O porta-voz também destacou que o Google não passará a coletar dados com a nova política de privacidade porque já o fazia. “Já tínhamos esses dados porque você já utililizava, o log da chamada [do celular do Google, exemplificou] fica registrado. Agora oferecemos ao usuário o controle os dados disponíveis.” Junto à explicação da nova política de privacidade, o Google disponibiliza a chamada ferramenta de gestão de privacidade (clique aqui para ver no site).
O cruzamento de dados, porém, deve aumentar. “Estamos deixando claro que, em alguns casos, isso [um dado] pode ser cruzado, desde que traga benefícios para você [usuário]“, afirma o diretor.

Uso anônimo e encerramento de conta
Ximenes destacou que, se o usuário não achar suficiente o controle de seus dados por meio da ferramente de gestão, ele ainda tem a opção de utilizar o Google sem a criação de um perfil (login). Isso, porém, é restrito a alguns serviços, como o de busca e a visualização da maioria dos vídeos no YouTube, por exemplo. Outros, como a rede social Google+ e o próprio Gmail exigem que o usuário tenha uma conta e forneça dados pessoais. O porta-voz não confirma se esse tipo de exigência será ampliada a outros ou novos serviços. “Mas é possível manter mais de um perfil para diversos serviços”, afirma, “desde que não seja com o mesmo e-mail; pode até ser com o mesmo nome, porque [o Google] não faz checagem de homônimos”.

O diretor destacou ainda que a empresa permite que o usuário que discorde da política retire conteúdo de e-mail e das redes sociais, por exemplo, levando a outro site que escolher, e que informações desaparecem após “dias”, quando as contas são fechadas -no Orkut, porém, segundo Ximenes, elas são armazenadas por até 3 meses, após a desativação do perfil, e ficam invisíveis nesse período. “O dado pertence ao usuário, e não ao Google”, afirma.

“Quem mais sabe sobre você é seu cartão de crédito, não é o Google.

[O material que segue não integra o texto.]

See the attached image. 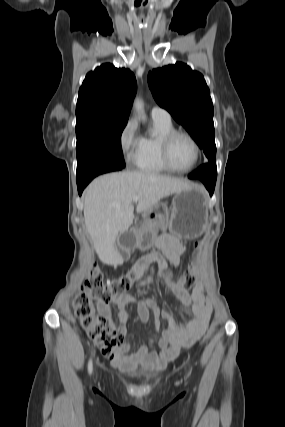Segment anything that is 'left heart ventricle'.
<instances>
[{
  "label": "left heart ventricle",
  "mask_w": 285,
  "mask_h": 427,
  "mask_svg": "<svg viewBox=\"0 0 285 427\" xmlns=\"http://www.w3.org/2000/svg\"><path fill=\"white\" fill-rule=\"evenodd\" d=\"M195 149L191 141L184 137H176L170 147V161L177 169H186L194 161Z\"/></svg>",
  "instance_id": "left-heart-ventricle-1"
}]
</instances>
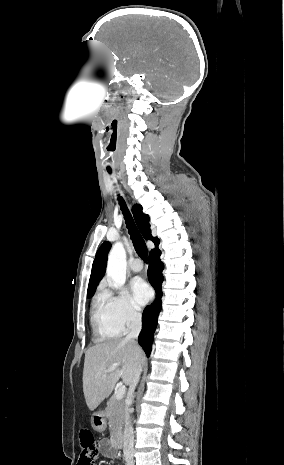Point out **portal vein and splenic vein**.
<instances>
[{
	"label": "portal vein and splenic vein",
	"instance_id": "obj_1",
	"mask_svg": "<svg viewBox=\"0 0 284 465\" xmlns=\"http://www.w3.org/2000/svg\"><path fill=\"white\" fill-rule=\"evenodd\" d=\"M115 369H117V367H109V369H107V371H105V375H103V377H106V375H108V373H112V371H115ZM125 393H126V387H125V385H121V387H119L118 391H116V393H115V399H117V401H121V399H123Z\"/></svg>",
	"mask_w": 284,
	"mask_h": 465
}]
</instances>
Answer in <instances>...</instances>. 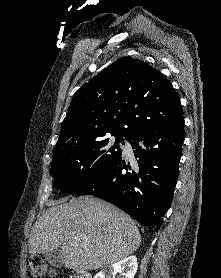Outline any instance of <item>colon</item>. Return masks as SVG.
<instances>
[{"label": "colon", "instance_id": "5ec220e1", "mask_svg": "<svg viewBox=\"0 0 221 278\" xmlns=\"http://www.w3.org/2000/svg\"><path fill=\"white\" fill-rule=\"evenodd\" d=\"M27 268L35 278H64L57 277L55 270L39 257L28 258Z\"/></svg>", "mask_w": 221, "mask_h": 278}]
</instances>
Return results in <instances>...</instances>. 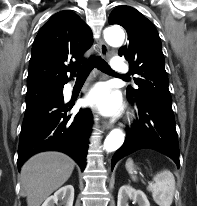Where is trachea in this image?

Por que as pessoas não estão fazendo as mesmas perguntas sobre outras empresas?”
Felix Ximenes, diretor de comunicação do Google, sobre a coleta de dados de usuários

Comparação
Ao comentar críticas à política de privacidade, o diretor faz comparações com outras empresas. “Quem mais sabe sobre você é seu cartão de crédito, não é o Google. Por que as pessoas não estão fazendo as mesmas perguntas sobre outras empresas?”, questionou.

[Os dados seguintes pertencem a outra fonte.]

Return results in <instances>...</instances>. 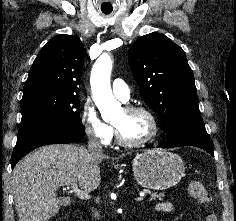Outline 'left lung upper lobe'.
<instances>
[{"label": "left lung upper lobe", "instance_id": "5c2ea615", "mask_svg": "<svg viewBox=\"0 0 236 221\" xmlns=\"http://www.w3.org/2000/svg\"><path fill=\"white\" fill-rule=\"evenodd\" d=\"M133 77L162 129L204 123L193 72L183 49L161 33L140 37L128 50Z\"/></svg>", "mask_w": 236, "mask_h": 221}]
</instances>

Perguntado sobre que tipo de garantia o usuário tem sobre o que é feito com os dados coletados, Ximenes respondeu que a empresa nunca vendeu essas informações e que nunca um ataque aos serviços foi bem-sucedido. “Nosso negócio é 100% construído em credibilidade, não há nada que prenda vocês à gente. Se falharmos na qualidade, ou na credibilidade, vocês vão embora.”

Celular ‘mudará’ internet
A nova política do Google, afirma o porta-voz, antecipa que “as experiências na internet serão cada vez mais pessoais”, o que ocasionará na mudança de comportamento do usuário. “A tendência é uma experiência mais pessoal, cada vez mais vai ser feita pelo celular. A máquina de casa é multiusuários, o celular, não”, compara Ximenes. “Cada vez mais os serviços ele [o usuário] usa têm um grau de personalização, mas ele tem que saber que tem escolha e controle [sobre isso].”